_Task instructions_. When you reach the line in the data below that contains "condiciones laborales de", please start repeating lines exactly, and stop after the line that contains "Minh bạch &", repeating nothing else.

(Items from a dataset)

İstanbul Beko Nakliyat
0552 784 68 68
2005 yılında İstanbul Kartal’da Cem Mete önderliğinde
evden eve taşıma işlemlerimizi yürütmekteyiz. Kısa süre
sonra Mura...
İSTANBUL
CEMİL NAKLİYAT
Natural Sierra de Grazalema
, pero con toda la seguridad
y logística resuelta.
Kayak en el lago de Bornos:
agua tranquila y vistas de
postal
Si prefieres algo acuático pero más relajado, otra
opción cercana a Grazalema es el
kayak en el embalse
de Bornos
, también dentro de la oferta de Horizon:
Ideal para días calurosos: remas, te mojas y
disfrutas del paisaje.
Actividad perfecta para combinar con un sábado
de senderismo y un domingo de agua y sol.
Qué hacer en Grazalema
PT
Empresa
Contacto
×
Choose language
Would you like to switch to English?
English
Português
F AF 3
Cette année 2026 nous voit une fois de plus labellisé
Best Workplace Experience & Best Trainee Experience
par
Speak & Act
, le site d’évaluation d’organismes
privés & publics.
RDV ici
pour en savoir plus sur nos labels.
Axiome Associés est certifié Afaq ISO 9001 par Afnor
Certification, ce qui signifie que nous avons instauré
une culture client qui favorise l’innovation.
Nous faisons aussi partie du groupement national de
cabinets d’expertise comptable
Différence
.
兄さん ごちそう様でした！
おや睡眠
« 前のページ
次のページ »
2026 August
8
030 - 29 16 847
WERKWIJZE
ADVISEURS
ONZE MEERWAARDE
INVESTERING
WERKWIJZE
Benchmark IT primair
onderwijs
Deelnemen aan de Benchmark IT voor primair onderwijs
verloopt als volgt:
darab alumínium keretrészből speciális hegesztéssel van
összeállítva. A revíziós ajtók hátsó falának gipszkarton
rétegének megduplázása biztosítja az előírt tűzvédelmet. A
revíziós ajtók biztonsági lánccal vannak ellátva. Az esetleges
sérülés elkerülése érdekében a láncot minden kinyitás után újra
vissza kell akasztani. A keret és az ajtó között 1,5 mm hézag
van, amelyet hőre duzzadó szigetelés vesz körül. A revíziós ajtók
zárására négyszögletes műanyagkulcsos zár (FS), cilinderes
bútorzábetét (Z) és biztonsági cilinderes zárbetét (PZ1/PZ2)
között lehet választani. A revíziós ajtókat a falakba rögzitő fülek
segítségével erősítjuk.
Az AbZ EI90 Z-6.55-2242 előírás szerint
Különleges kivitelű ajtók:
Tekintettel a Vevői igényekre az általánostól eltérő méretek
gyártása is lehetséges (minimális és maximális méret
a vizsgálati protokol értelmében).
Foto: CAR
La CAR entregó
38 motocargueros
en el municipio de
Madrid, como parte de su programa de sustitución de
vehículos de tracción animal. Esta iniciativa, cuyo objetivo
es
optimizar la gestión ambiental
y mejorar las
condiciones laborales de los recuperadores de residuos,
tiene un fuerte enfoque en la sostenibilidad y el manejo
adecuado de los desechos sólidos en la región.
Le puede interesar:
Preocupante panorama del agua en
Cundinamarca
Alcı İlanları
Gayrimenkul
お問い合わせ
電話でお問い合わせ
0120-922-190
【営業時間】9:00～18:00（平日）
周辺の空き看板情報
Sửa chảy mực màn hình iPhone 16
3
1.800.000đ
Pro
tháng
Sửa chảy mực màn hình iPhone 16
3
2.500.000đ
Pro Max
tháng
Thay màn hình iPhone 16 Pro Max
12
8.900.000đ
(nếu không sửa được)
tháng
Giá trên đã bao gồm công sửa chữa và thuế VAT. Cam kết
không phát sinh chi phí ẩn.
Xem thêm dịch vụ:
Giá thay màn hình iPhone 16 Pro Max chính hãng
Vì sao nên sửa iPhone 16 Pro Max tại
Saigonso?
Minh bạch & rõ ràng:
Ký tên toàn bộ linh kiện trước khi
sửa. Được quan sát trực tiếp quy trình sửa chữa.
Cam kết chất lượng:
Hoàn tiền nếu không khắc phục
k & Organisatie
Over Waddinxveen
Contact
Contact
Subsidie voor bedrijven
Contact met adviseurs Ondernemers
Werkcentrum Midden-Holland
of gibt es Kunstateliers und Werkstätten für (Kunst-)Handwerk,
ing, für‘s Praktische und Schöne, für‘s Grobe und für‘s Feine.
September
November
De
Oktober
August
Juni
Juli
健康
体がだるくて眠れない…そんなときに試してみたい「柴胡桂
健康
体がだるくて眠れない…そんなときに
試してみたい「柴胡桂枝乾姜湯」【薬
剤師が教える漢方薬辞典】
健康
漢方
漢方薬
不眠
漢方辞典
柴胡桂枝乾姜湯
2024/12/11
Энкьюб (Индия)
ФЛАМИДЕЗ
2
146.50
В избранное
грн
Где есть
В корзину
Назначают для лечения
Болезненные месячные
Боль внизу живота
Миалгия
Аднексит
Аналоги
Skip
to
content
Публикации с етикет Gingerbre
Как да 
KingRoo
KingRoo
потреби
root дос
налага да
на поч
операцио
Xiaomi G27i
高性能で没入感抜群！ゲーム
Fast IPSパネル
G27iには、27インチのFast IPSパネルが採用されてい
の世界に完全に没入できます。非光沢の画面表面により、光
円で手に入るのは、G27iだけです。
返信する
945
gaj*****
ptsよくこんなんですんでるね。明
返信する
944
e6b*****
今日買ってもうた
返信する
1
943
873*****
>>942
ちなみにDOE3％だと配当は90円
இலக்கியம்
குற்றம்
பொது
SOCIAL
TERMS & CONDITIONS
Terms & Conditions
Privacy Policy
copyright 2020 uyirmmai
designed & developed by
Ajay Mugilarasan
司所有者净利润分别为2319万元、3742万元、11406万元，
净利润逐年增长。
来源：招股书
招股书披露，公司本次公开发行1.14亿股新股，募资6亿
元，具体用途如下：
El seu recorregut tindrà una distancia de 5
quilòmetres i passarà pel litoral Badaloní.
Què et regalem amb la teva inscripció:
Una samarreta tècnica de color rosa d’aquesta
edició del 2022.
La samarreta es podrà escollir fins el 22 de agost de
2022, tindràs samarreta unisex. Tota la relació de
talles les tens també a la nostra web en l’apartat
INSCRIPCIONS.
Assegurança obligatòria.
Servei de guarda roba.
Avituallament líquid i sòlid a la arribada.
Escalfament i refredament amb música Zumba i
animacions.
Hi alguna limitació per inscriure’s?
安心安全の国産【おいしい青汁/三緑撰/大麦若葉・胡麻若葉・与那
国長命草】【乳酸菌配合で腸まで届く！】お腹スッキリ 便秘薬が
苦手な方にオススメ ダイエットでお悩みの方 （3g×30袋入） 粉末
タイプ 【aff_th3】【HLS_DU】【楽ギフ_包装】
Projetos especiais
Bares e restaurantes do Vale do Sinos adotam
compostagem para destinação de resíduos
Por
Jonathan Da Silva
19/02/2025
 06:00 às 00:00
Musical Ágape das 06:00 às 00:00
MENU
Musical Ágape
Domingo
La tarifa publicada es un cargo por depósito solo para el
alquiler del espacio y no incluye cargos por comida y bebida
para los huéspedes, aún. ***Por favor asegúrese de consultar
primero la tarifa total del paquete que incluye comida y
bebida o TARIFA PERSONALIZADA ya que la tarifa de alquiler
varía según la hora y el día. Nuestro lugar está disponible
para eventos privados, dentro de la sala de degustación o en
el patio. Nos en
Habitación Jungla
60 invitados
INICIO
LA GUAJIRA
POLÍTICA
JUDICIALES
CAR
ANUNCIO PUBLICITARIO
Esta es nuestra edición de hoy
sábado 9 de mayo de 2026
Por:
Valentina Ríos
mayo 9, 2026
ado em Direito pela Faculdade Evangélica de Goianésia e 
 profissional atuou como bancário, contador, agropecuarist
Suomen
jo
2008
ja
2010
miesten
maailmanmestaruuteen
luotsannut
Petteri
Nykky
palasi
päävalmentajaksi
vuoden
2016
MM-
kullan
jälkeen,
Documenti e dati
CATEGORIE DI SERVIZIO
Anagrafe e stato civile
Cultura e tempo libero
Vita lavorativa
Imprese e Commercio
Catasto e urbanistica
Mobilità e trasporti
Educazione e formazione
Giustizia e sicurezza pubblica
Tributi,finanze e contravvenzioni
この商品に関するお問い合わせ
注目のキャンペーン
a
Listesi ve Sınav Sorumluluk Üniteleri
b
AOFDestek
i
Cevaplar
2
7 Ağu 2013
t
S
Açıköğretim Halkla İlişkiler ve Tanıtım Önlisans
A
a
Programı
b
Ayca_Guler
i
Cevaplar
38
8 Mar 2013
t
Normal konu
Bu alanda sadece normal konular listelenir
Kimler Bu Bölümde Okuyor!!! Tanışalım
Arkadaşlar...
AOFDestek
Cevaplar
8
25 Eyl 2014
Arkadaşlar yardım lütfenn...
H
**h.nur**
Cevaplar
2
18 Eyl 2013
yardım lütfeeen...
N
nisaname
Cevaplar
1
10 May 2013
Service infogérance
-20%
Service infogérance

_Response to the exercise_.
condiciones laborales de los recuperadores de residuos,
tiene un fuerte enfoque en la sostenibilidad y el manejo
adecuado de los desechos sólidos en la región.
Le puede interesar:
Preocupante panorama del agua en
Cundinamarca
Alcı İlanları
Gayrimenkul
お問い合わせ
電話でお問い合わせ
0120-922-190
【営業時間】9:00～18:00（平日）
周辺の空き看板情報
Sửa chảy mực màn hình iPhone 16
3
1.800.000đ
Pro
tháng
Sửa chảy mực màn hình iPhone 16
3
2.500.000đ
Pro Max
tháng
Thay màn hình iPhone 16 Pro Max
12
8.900.000đ
(nếu không sửa được)
tháng
Giá trên đã bao gồm công sửa chữa và thuế VAT. Cam kết
không phát sinh chi phí ẩn.
Xem thêm dịch vụ:
Giá thay màn hình iPhone 16 Pro Max chính hãng
Vì sao nên sửa iPhone 16 Pro Max tại
Saigonso?
Minh bạch & rõ ràng:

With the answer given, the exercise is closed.